Only silence could protect him.

Or incriminate him, attract attention, perhaps arouse suspicion. Because his face, his eyes, were out of control, betraying him. He knew it, could feel it.

Across the desk, attentively, the other man was watching him. Silently.

Ominously?

“Miss—ah—Miss Fairchild says you're working for Betty's mother, that she retained you. There's illness in the family, Miss Fairchild said. And Betty doesn't know. Is that true?”

Now, slowly, the detective was smiling. It was a pleasant smile, almost a shy smile.

Deceptively shy, falsely pleasant. Because this man was a hunter. A predator, who lived off the misery of others, exploited their vulnerabilities, their miscalculations.

“No,” Bernhardt answered, “it isn't true. Nobody's sick. But somebody's dead. And Betty Giles has disappeared. I'm trying to find her. I can't tell you why.”

“But will you take a retainer? Betty's associated with me, a business associate. I'd like to be kept informed.”

“Why?”

“Because,” he answered quickly, “she's important to us—to me. She left on short notice. She's got answers I need.”

“What kind of answers?”

Powers shook his head. “I can't respond to that, I'm afraid. This business—my business—is multinational investments.
Big
multinational investments. We need information on a vast array of subjects. And Betty has some expertise that's valuable to us. Very valuable. In fact—” He hesitated. Without realizing it, he'd made his decision.

When he was eleven years old, at summer camp, he'd taken a dare and jumped from a high riverbank into a stream. He'd never forgotten the terror, falling so far through the air.

“In fact,” he continued, “I hired a competitor of yours to find her, in San Francisco.”

“Oh?” Alan Bernhardt seemed interested. Politely interested. “Who?”

“Herbert Dancer, Limited. Do you know them?”

“Oh, sure. They're big. Very big. I'm just a one-man operation.” The diffident, disarming smile returned.

He'd played blind man's bluff, as a child. He'd always hated it, the groping in the dark. And the fun house, at the amusement park—the pitch-black room at the fun house—it had always terrified him.

“You're not—in touch with them, then.
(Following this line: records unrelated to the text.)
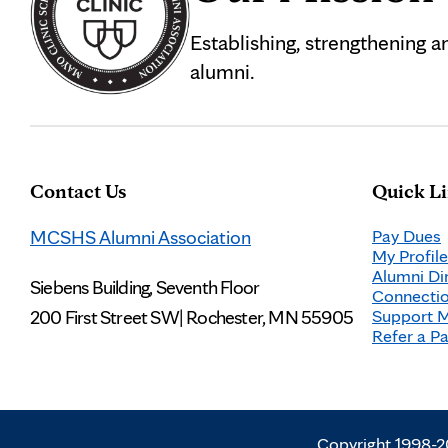
Establishing, strengthening 
alumni.
Contact Us
Quick L
MCSHS Alumni Association
Pay Dues
My Profile
Alumni Di
Siebens Building, Seventh Floor
Connectio
200 First Street SW
|
Rochester, MN 55905
Support 
Refer a Pa
Copyright 1998-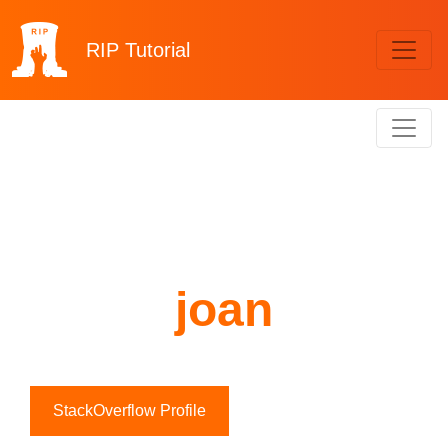
RIP
Tutorial
joan
StackOverflow Profile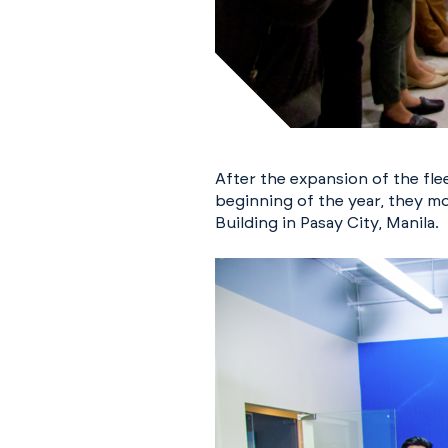
After the expansion of the fl
beginning of the year, they mo
Building in Pasay City, Manila.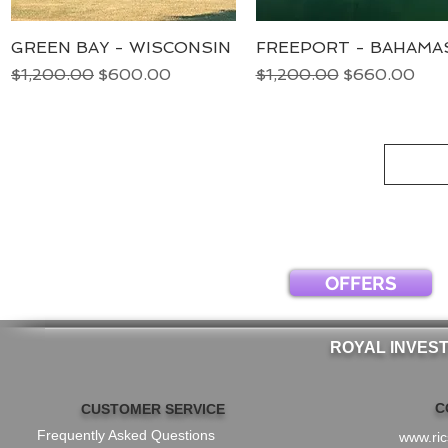
GREEN BAY - WISCONSIN
Quick View
FREEPORT - BAHAMA
Quick View
Regular Price
Sale Price
Regular Price
Sale Price
$1,200.00
$600.00
$1,200.00
$660.00
OFFERS
ROYAL INVES
C
CUSTOMER SERVICE
Frequently Asked Questions
www.ri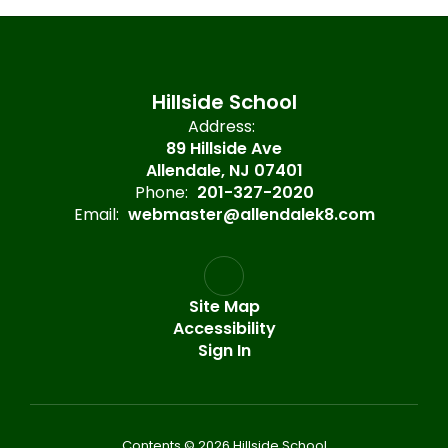
Hillside School
Address:
89 Hillside Ave
Allendale, NJ 07401
Phone:
201-327-2020
Email:
webmaster@allendalek8.com
Site Map
Accessibility
Sign In
Contents © 2026 Hillside School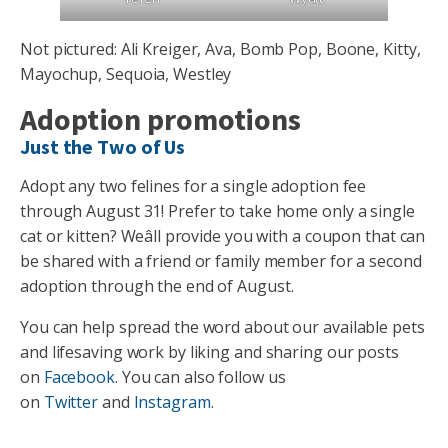
Not pictured: Ali Kreiger, Ava, Bomb Pop, Boone, Kitty,
Mayochup, Sequoia, Westley
Adoption promotions
Just the Two of Us
Adopt any two felines for a single adoption fee
through August 31! Prefer to take home only a single
cat or kitten? Weâll provide you with a coupon that can
be shared with a friend or family member for a second
adoption through the end of August.
You can help spread the word about our available pets
and lifesaving work by liking and sharing our posts
on
Facebook
. You can also follow us
on
Twitter
and
Instagram
.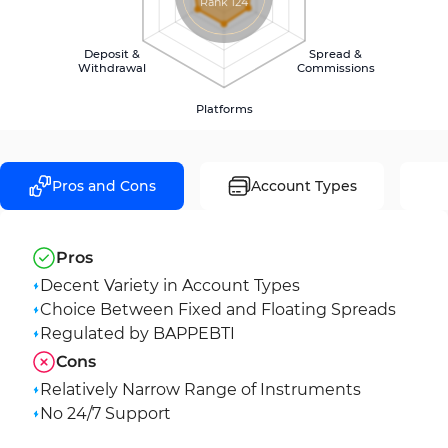
Rank 124
Deposit &
Spread &
Withdrawal
Commissions
Platforms
Pros and Cons
Account Types
Pros
Decent Variety in Account Types
Choice Between Fixed and Floating Spreads
Regulated by BAPPEBTI
Cons
Relatively Narrow Range of Instruments
No 24/7 Support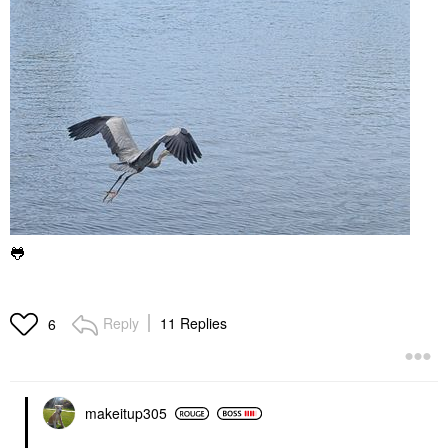
🐸
Reply
11 Replies
6
makeitup305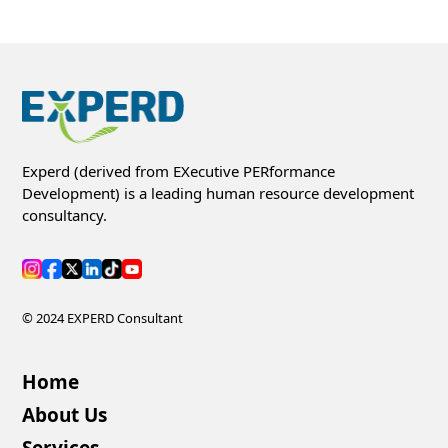
Experd (derived from EXecutive PERformance
Development) is a leading human resource development
consultancy.
© 2024 EXPERD Consultant
Home
About Us
Services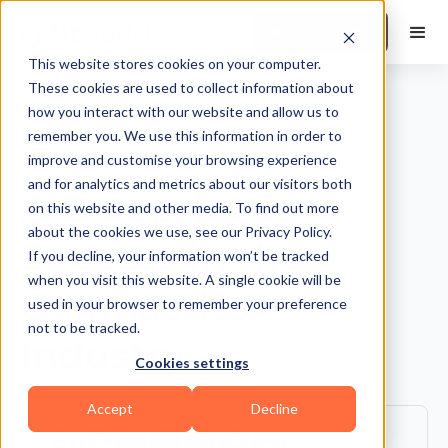
Book a Demo
This website stores cookies on your computer.
These cookies are used to collect information about
how you interact with our website and allow us to
remember you. We use this information in order to
improve and customise your browsing experience
and for analytics and metrics about our visitors both
A Blueprint for
on this website and other media. To find out more
about the cookies we use, see our Privacy Policy.
Success in the
If you decline, your information won’t be tracked
when you visit this website. A single cookie will be
Gymnastics
used in your browser to remember your preference
not to be tracked.
Industry
Cookies settings
Accept
Decline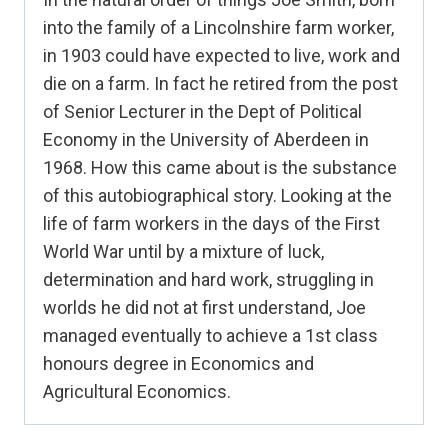
into the family of a Lincolnshire farm worker,
in 1903 could have expected to live, work and
die on a farm. In fact he retired from the post
of Senior Lecturer in the Dept of Political
Economy in the University of Aberdeen in
1968. How this came about is the substance
of this autobiographical story. Looking at the
life of farm workers in the days of the First
World War until by a mixture of luck,
determination and hard work, struggling in
worlds he did not at first understand, Joe
managed eventually to achieve a 1st class
honours degree in Economics and
Agricultural Economics.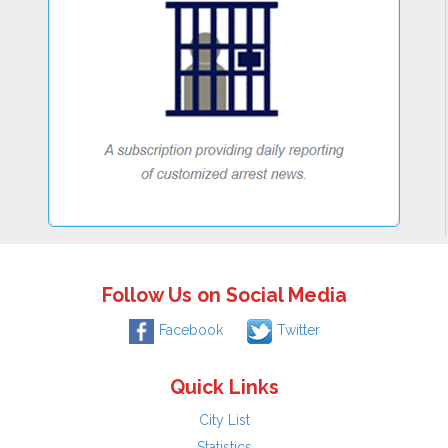
Follow Us on Social Media
Facebook
Twitter
Quick Links
City List
Statistics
With Herbert Dancer.”

“No,” Bernhardt answered. “Not really.”

To mask a sudden wild surge of relief, Powers dropped his eyes to the desk. Like a balm, he could feel assurance returning, a calm, sustaining warmth.

“You say someone's dead? Who?”

“A friend of Betty's. A man named Nick Ames. Did you know him by any chance?”

Powers frowned, elaborately considered, finally shook his head. “No, I'm afraid not. Should I?” He smiled, then glanced at his watch.

“No,” Bernhardt answered. “Probably not.” He rose to his feet. Cordially, Powers rose with him.

“Where're you staying, Mr. Bernhardt? If I hear from Betty, I'll call you. And, as I've said, I'd very much like to hear from you if you find her, whether or not you want to accept a fee.”

“I'm staying in Santa Monica.” Bernhardt produced a card, which he placed on the desk. “I've written the name of the motel on the card.”

“Thank you. And good luck.” He waited for Bernhardt to leave, then took a business card from his wallet, placed the card beside Bernhardt's, on the desk. Quickly, he touch-toned a number.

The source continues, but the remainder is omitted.